[Extracted page text data]
------------------------------
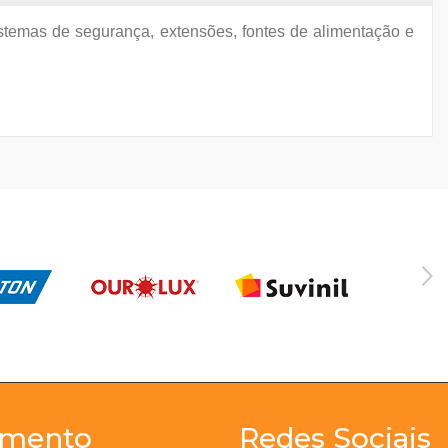
sistemas de segurança, extensões, fontes de alimentação e
imento
Redes Sociais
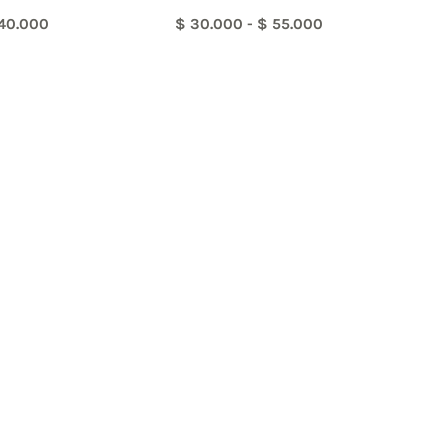
40.000
$
30.000
-
$
55.000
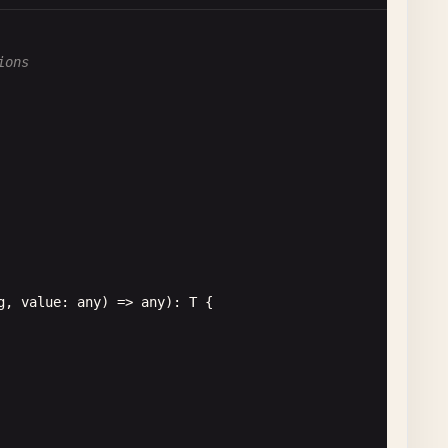
ions
g
, 
value
: 
any
) => 
any
): 
T
{
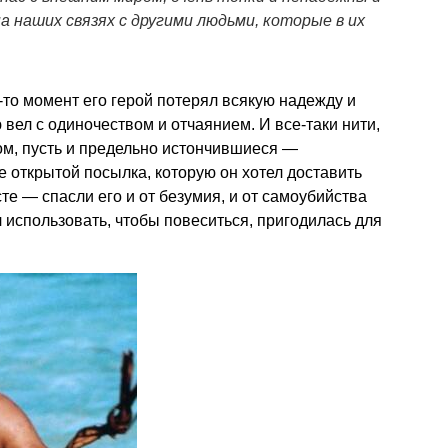
а наших связях с другими людьми, которые в их
й-то момент его герой потерял всякую надежду и
 вел с одиночеством и отчаянием. И все-таки нити,
м, пусть и предельно истончившиеся —
 открытой посылка, которую он хотел доставить
те — спасли его и от безумия, и от самоубийства
ел использовать, чтобы повеситься, пригодилась для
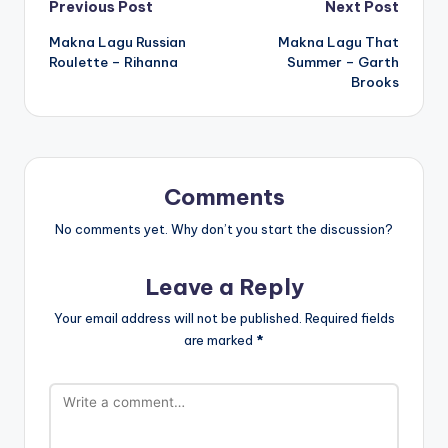
Post
Previous Post
Next Post
Makna Lagu Russian
Makna Lagu That
navigation
Roulette – Rihanna
Summer – Garth
Brooks
Comments
No comments yet. Why don’t you start the discussion?
Leave a Reply
Your email address will not be published.
Required fields
are marked
*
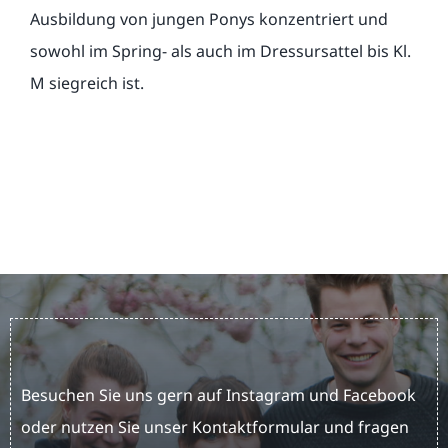
Ausbildung von jungen Ponys konzentriert und
sowohl im Spring- als auch im Dressursattel bis Kl.
M siegreich ist.
Besuchen Sie uns gern auf Instagram und Facebook
oder nutzen Sie unser Kontaktformular und fragen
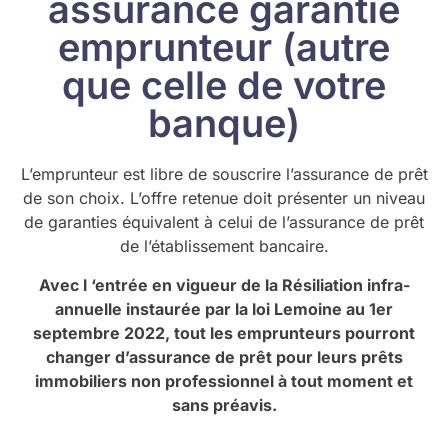
assurance garantie
emprunteur (autre
que celle de votre
banque)
L’emprunteur est libre de souscrire l’assurance de prêt
de son choix. L’offre retenue doit présenter un niveau
de garanties équivalent à celui de l’assurance de prêt
de l’établissement bancaire.
Avec l ‘entrée en vigueur de la Résiliation infra-
annuelle instaurée par la loi Lemoine au 1er
septembre 2022, tout les emprunteurs pourront
changer d’assurance de prêt pour leurs prêts
immobiliers non professionnel à tout moment et
sans préavis.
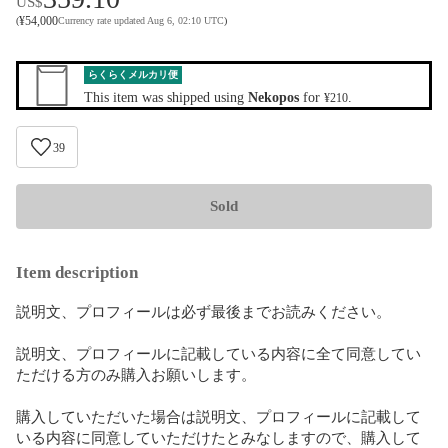
US$
¥
54,000
(
Currency rate updated Aug 6, 02:10 UTC
)
らくらくメルカリ便
This item was shipped using
Nekopos
for
.
¥210
39
Sold
Item description
説明文、プロフィールは必ず最後までお読みください。

説明文、プロフィールに記載している内容に全て同意してい
ただける方のみ購入お願いします。

購入していただいた場合は説明文、プロフィールに記載して
いる内容に同意していただけたとみなしますので、購入して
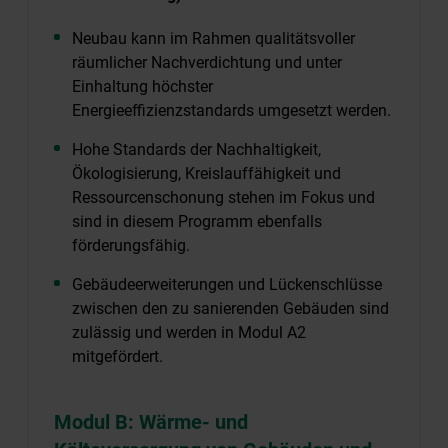
Neubau kann im Rahmen qualitätsvoller
räumlicher Nachverdichtung und unter
Einhaltung höchster
Energieeffizienzstandards umgesetzt werden.
Hohe Standards der Nachhaltigkeit,
Ökologisierung, Kreislauffähigkeit und
Ressourcenschonung stehen im Fokus und
sind in diesem Programm ebenfalls
förderungsfähig.
Gebäudeerweiterungen und Lückenschlüsse
zwischen den zu sanierenden Gebäuden sind
zulässig und werden in Modul A2
mitgefördert.
Modul B: Wärme- und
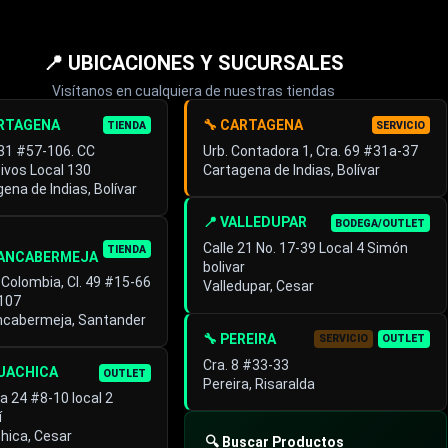
📍 UBICACIONES Y SUCURSALES
Visítanos en cualquiera de nuestras tiendas
ARTAGENA
🔧 CARTAGENA
TIENDA
SERVICIO
 31 #57-106. CC
Urb. Contadora 1, Cra. 69 #31a-37
ivos Local 130
Cartagena de Indias, Bolívar
ena de Indias, Bolívar
📍 VALLEDUPAR
BODEGA/OUTLET
Calle 21 No. 17-39 Local 4 Simón
TIENDA
ANCABERMEJA
bolivar
 Colombia, Cl. 49 #15-66
Valledupar, Cesar
 107
ncabermeja, Santander
🔧 PEREIRA
SERVICIO
OUTLET
Cra. 8 #33-33
GUACHICA
OUTLET
Pereira, Risaralda
a 24 #8-10 local 2
í
hica, Cesar
🔍 Buscar Productos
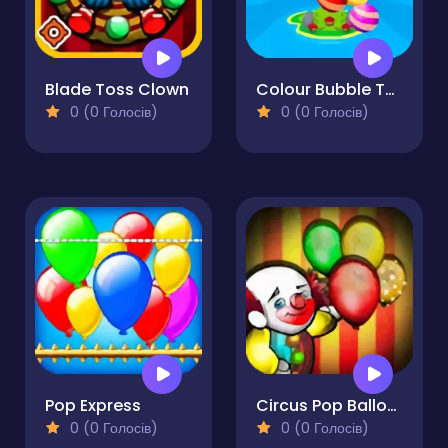
Blade Toss Clown
Colour Bubble Touch
0 (0 Голосів)
0 (0 Голосів)
Pop Express
Circus Pop Balloons
0 (0 Голосів)
0 (0 Голосів)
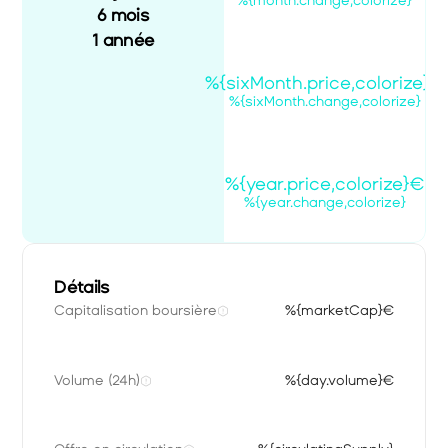
%{month.change,colorize}
6 mois
1 année
%{sixMonth.price,colorize}€
%{sixMonth.change,colorize}
%{year.price,colorize}€
%{year.change,colorize}
Détails
Capitalisation boursière
%{marketCap}€
Volume (24h)
%{day.volume}€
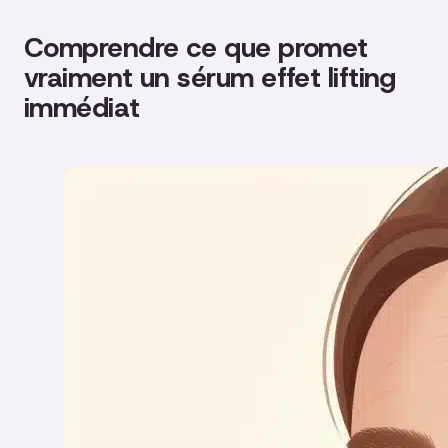
Comprendre ce que promet
vraiment un sérum effet lifting
immédiat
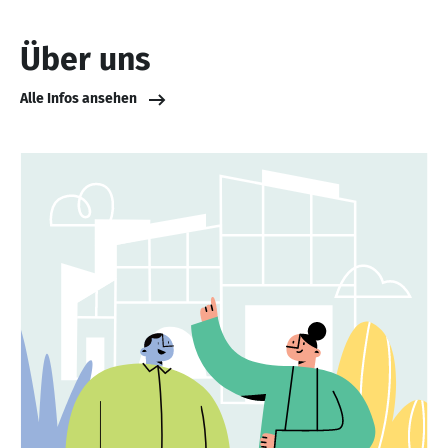
Über uns
Alle Infos ansehen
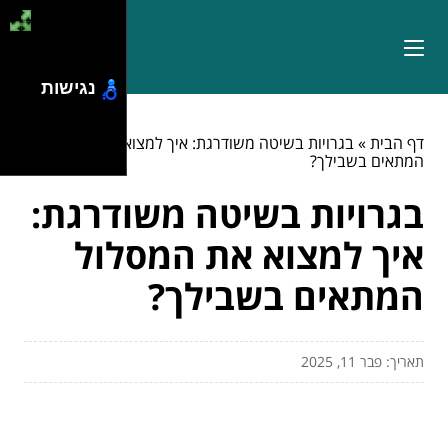
נגישות
דף הבית
»
בגרויות בשיטה משודרגת: איך למצוא את המסלול
המתאים בשבילך?
בגרויות בשיטה משודרגת:
איך למצוא את המסלול
המתאים בשבילך?
תאריך: פבר 11, 2025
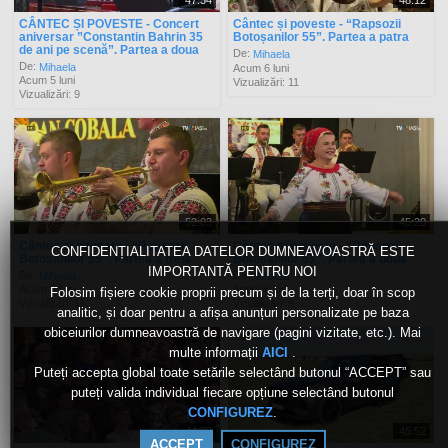
47:34
48:12
CÂNTEC ȘI POVESTE - Concert
Cântec și poveste - “Rapsozii
aniversar ”Constantin Bahrin 35
Botoșanilor 55”. Partea a patra
de ani pe scenă”. Partea a doua
De:
Mihaela
De:
Mihaela
Acum 6 luni
Acum 5 luni
Vizualizări: 11
Vizualizări: 9
52:03
45:20
Cântec și poveste - “Rapsozii
Cântec și poveste - “Rapsozii
CONFIDENȚIALITATEA DATELOR DUMNEAVOASTRĂ ESTE
Botoșanilor 55”. Partea a treia
Botoșanilor 55”. Partea a doua
IMPORTANTĂ PENTRU NOI
De:
De:
Mihaela
Mihaela
Acum 6 luni
Acum 6 luni
Folosim fișiere cookie proprii precum și de la terți, doar în scop
Vizualizări: 11
Vizualizări: 9
analitic, și doar pentru a afișa anunțuri personalizate pe baza
obiceiurilor dumneavoastră de navigare (pagini vizitate, etc.). Mai
multe informații
.
AICI
Puteți accepta global toate setările selectând butonul “ACCEPT” sau
puteți valida individual fiecare opțiune selectând butonul
.
CONFIGUREZ
44:20
45:52
ACCEPT
CONFIGUREZ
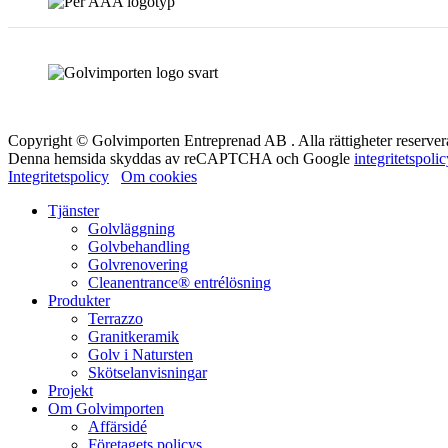
Copyright © Golvimporten Entreprenad AB . Alla rättigheter reserver
Denna hemsida skyddas av reCAPTCHA och Google
integritetspoli
Integritetspolicy
Om cookies
Tjänster
Golvläggning
Golvbehandling
Golvrenovering
Cleanentrance® entrélösning
Produkter
Terrazzo
Granitkeramik
Golv i Natursten
Skötselanvisningar
Projekt
Om Golvimporten
Affärsidé
Företagets policys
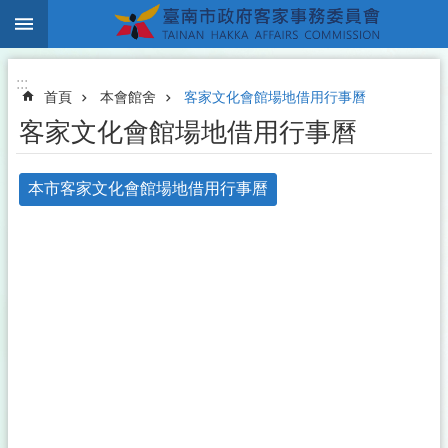
:::
跳到主要內容區塊
:::
首頁
本會館舍
客家文化會館場地借用行事曆
客家文化會館場地借用行事曆
本市客家文化會館場地借用行事曆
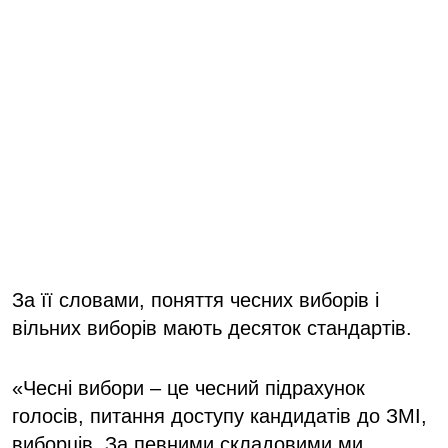
За її словами, поняття чесних виборів і
вільних виборів мають десяток стандартів.
«Чесні вибори – це чесний підрахунок
голосів, питання доступу кандидатів до ЗМІ,
виборців. За певними складовими ми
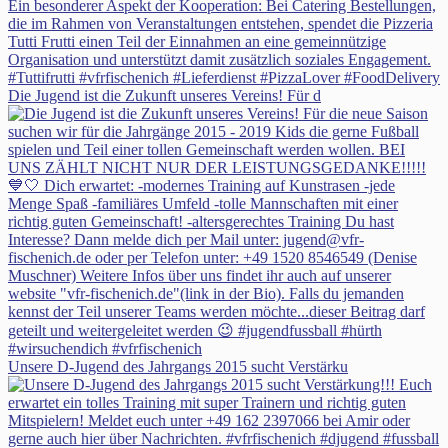
Die Jugend ist die Zukunft unseres Vereins! Für d
Unsere D-Jugend des Jahrgangs 2015 sucht Verstärku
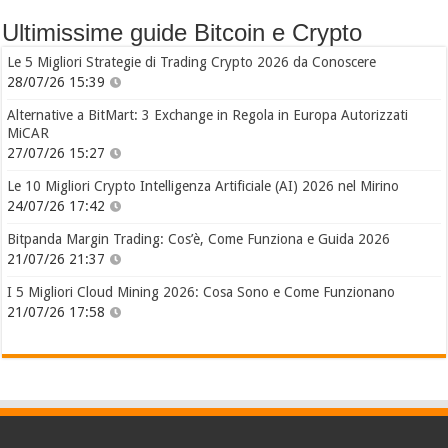
Ultimissime guide Bitcoin e Crypto
Le 5 Migliori Strategie di Trading Crypto 2026 da Conoscere
28/07/26 15:39
Alternative a BitMart: 3 Exchange in Regola in Europa Autorizzati
MiCAR
27/07/26 15:27
Le 10 Migliori Crypto Intelligenza Artificiale (AI) 2026 nel Mirino
24/07/26 17:42
Bitpanda Margin Trading: Cos’è, Come Funziona e Guida 2026
21/07/26 21:37
I 5 Migliori Cloud Mining 2026: Cosa Sono e Come Funzionano
21/07/26 17:58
------------------------------
From the first line to the last, set down the records word for word and drop the images.

> [Answer space]:
sistemas de segurança, extensões, fontes de alimentação e
imento
Redes Sociais
40.000
$
30.000
-
$
55.000
ions
g
, 
value
: 
any
) => 
any
): 
T
{
а наших связях с другими людьми, которые в их
й-то момент его герой потерял всякую надежду и
 вел с одиночеством и отчаянием. И все-таки нити,
м, пусть и предельно истончившиеся —
 открытой посылка, которую он хотел доставить
те — спасли его и от безумия, и от самоубийства
ел использовать, чтобы повеситься, пригодилась для
Post
Previous Post
Next Post
Makna Lagu Russian
Makna Lagu That
navigation
Roulette – Rihanna
Summer – Garth
Brooks
Comments
No comments yet. Why don’t you start the discussion?
Leave a Reply
Your email address will not be published.
Required fields
are marked
*
Ausbildung von jungen Ponys konzentriert und
sowohl im Spring- als auch im Dressursattel bis Kl.
M siegreich ist.
Besuchen Sie uns gern auf Instagram und Facebook
oder nutzen Sie unser Kontaktformular und fragen
assurance garantie
emprunteur (autre
que celle de votre
banque)
L’emprunteur est libre de souscrire l’assurance de prêt
de son choix. L’offre retenue doit présenter un niveau
de garanties équivalent à celui de l’assurance de prêt
de l’établissement bancaire.
Avec l ‘entrée en vigueur de la Résiliation infra-
annuelle instaurée par la loi Lemoine au 1er
septembre 2022, tout les emprunteurs pourront
changer d’assurance de prêt pour leurs prêts
immobiliers non professionnel à tout moment et
sans préavis.
US$
¥
54,000
(
Currency rate updated Aug 6, 02:10 UTC
)
らくらくメルカリ便
This item was shipped using
Nekopos
for
.
¥210
39
Sold
Item description
説明文、プロフィールは必ず最後までお読みください。

説明文、プロフィールに記載している内容に全て同意してい
ただける方のみ購入お願いします。

購入していただいた場合は説明文、プロフィールに記載して
いる内容に同意していただけたとみなしますので、購入して
Neubau kann im Rahmen qualitätsvoller
räumlicher Nachverdichtung und unter
Einhaltung höchster
Energieeffizienzstandards umgesetzt werden.
Hohe Standards der Nachhaltigkeit,
Ökologisierung, Kreislauffähigkeit und
Ressourcenschonung stehen im Fokus und
sind in diesem Programm ebenfalls
förderungsfähig.
Gebäudeerweiterungen und Lückenschlüsse
zwischen den zu sanierenden Gebäuden sind
zulässig und werden in Modul A2
mitgefördert.
Modul B: Wärme- und
📍 UBICACIONES Y SUCURSALES
Visítanos en cualquiera de nuestras tiendas
ARTAGENA
🔧 CARTAGENA
TIENDA
SERVICIO
 31 #57-106. CC
Urb. Contadora 1, Cra. 69 #31a-37
ivos Local 130
Cartagena de Indias, Bolívar
ena de Indias, Bolívar
📍 VALLEDUPAR
BODEGA/OUTLET
Calle 21 No. 17-39 Local 4 Simón
TIENDA
ANCABERMEJA
bolivar
 Colombia, Cl. 49 #15-66
Valledupar, Cesar
 107
ncabermeja, Santander
🔧 PEREIRA
SERVICIO
OUTLET
Cra. 8 #33-33
GUACHICA
OUTLET
Pereira, Risaralda
a 24 #8-10 local 2
í
hica, Cesar
🔍 Buscar Productos
Blade Toss Clown
Colour Bubble Touch
0 (0 Голосів)
0 (0 Голосів)
Pop Express
Circus Pop Balloons
0 (0 Голосів)
0 (0 Голосів)
%{month.change,colorize}
6 mois
1 année
%{sixMonth.price,colorize}€
%{sixMonth.change,colorize}
%{year.price,colorize}€
%{year.change,colorize}
Détails
Capitalisation boursière
%{marketCap}€
Volume (24h)
%{day.volume}€
Comprendre ce que promet
vraiment un sérum effet lifting
immédiat
Über uns
Alle Infos ansehen
נגישות
דף הבית
»
בגרויות בשיטה משודרגת: איך למצוא את המסלול
המתאים בשבילך?
בגרויות בשיטה משודרגת:
איך למצוא את המסלול
המתאים בשבילך?
תאריך: פבר 11, 2025
47:34
48:12
CÂNTEC ȘI POVESTE - Concert
Cântec și poveste - “Rapsozii
aniversar ”Constantin Bahrin 35
Botoșanilor 55”. Partea a patra
de ani pe scenă”. Partea a doua
De:
Mihaela
De:
Mihaela
Acum 6 luni
Acum 5 luni
Vizualizări: 11
Vizualizări: 9
52:03
45:20
Cântec și poveste - “Rapsozii
Cântec și poveste - “Rapsozii
CONFIDENȚIALITATEA DATELOR DUMNEAVOASTRĂ ESTE
Botoșanilor 55”. Partea a treia
Botoșanilor 55”. Partea a doua
IMPORTANTĂ PENTRU NOI
De:
De:
Mihaela
Mihaela
Acum 6 luni
Acum 6 luni
Folosim fișiere cookie proprii precum și de la terți, doar în scop
Vizualizări: 11
Vizualizări: 9
analitic, și doar pentru a afișa anunțuri personalizate pe baza
obiceiurilor dumneavoastră de navigare (pagini vizitate, etc.). Mai
multe informații
.
AICI
Puteți accepta global toate setările selectând butonul “ACCEPT” sau
puteți valida individual fiecare opțiune selectând butonul
.
CONFIGUREZ
44:20
45:52
ACCEPT
CONFIGUREZ
Copyright © Golvimporten Entreprenad AB . Alla rättigheter reserver
Denna hemsida skyddas av reCAPTCHA och Google
integritetspoli
Integritetspolicy
Om cookies
Tjänster
Golvläggning
Golvbehandling
Golvrenovering
Cleanentrance® entrélösning
Produkter
Terrazzo
Granitkeramik
Golv i Natursten
Skötselanvisningar
Projekt
Om Golvimporten
Affärsidé
Företagets policys
:::
跳到主要內容區塊
:::
首頁
本會館舍
客家文化會館場地借用行事曆
客家文化會館場地借用行事曆
本市客家文化會館場地借用行事曆
За її словами, поняття чесних виборів і
вільних виборів мають десяток стандартів.
«Чесні вибори – це чесний підрахунок
голосів, питання доступу кандидатів до ЗМІ,
виборців. За певними складовими ми
Die Jugend ist die Zukunft unseres Vereins! Für d
Unsere D-Jugend des Jahrgangs 2015 sucht Verstärku
Ultimissime guide Bitcoin e Crypto
Le 5 Migliori Strategie di Trading Crypto 2026 da Conoscere
28/07/26 15:39
Alternative a BitMart: 3 Exchange in Regola in Europa Autorizzati
MiCAR
27/07/26 15:27
Le 10 Migliori Crypto Intelligenza Artificiale (AI) 2026 nel Mirino
24/07/26 17:42
Bitpanda Margin Trading: Cos’è, Come Funziona e Guida 2026
21/07/26 21:37
I 5 Migliori Cloud Mining 2026: Cosa Sono e Come Funzionano
21/07/26 17:58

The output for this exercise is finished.